Background The pursuit of a link between gout/hyperuricemia and dementia has led to contradictory results. Most observational studies, including population-based studies, showed that hyperuricemia was associated with a higher risk of dementia and less cognitive dysfunction, while a few studies found hyperuricemia to be associated with a lower risk of dementia. Recently, a large French population-based study in the elderly (65 years or older) showed that hyperuricemia was associated with a higher risk of dementia and with MRI changes of ageing in the brain.
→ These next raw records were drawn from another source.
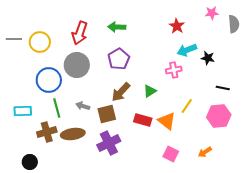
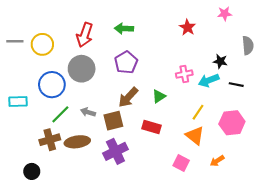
gray semicircle: (234, 24) -> (248, 45), moved
cyan arrow: (187, 50) -> (209, 80), moved
black line: (223, 88) -> (236, 85), moved
green line: (57, 108) -> (60, 114), turned 60
cyan rectangle: (23, 111) -> (18, 102), moved
orange triangle: (167, 121) -> (195, 135), moved

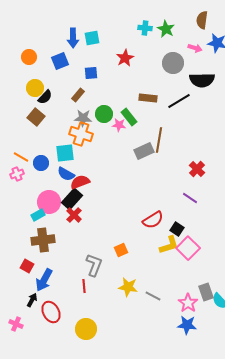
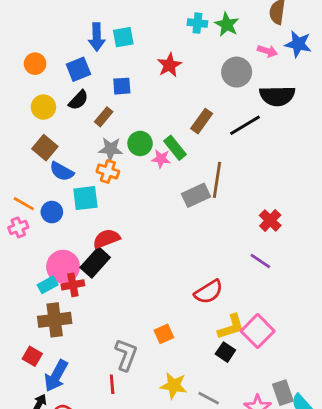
black semicircle: (45, 97) -> (78, 100), moved
brown rectangle: (148, 98) -> (202, 121), turned -60
orange cross: (81, 134) -> (108, 171), size x0.7
blue semicircle: (66, 174) -> (62, 171), moved
red cross: (74, 215) -> (73, 285), moved, turned 35
black square: (177, 229) -> (225, 352), moved

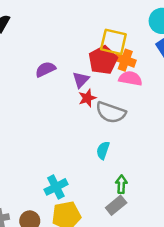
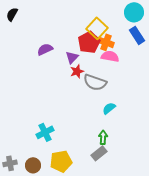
yellow square: (113, 42) -> (97, 28), turned 30
cyan semicircle: (103, 150) -> (109, 108), moved, turned 32
cyan cross: (56, 187) -> (45, 132), moved

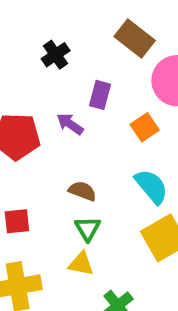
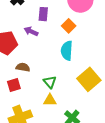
cyan semicircle: (151, 186) -> (67, 51), moved, turned -126
brown semicircle: (82, 191) -> (23, 67), moved

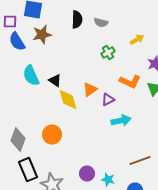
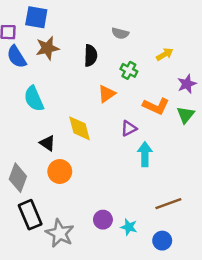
black semicircle: (77, 20) -> (91, 56), moved
green cross: (108, 53) -> (129, 70), turned -32
black triangle: (55, 81) -> (47, 143), moved
orange triangle: (90, 90) -> (107, 94), moved
cyan arrow: (121, 121) -> (145, 154), turned -78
Objectives To assess whether gout in the elderly is associated with a risk of incident dementia.

Methods We used the 5% Medicare claims data for this observational cohort study. We used multivariable-adjusted Cox proportional hazard models to assess the association of gout with incident dementia, adjusting for potential confounders/covariates including demographics (age, race, gender), comorbidities (Charlson-Romano comorbidity index), and medications commonly used for cardiac diseases (statins, beta-blockers, diuretics, and angiotensin converting enzyme (ACE)-inhibitors) and gout (allopurinol and febuxostat).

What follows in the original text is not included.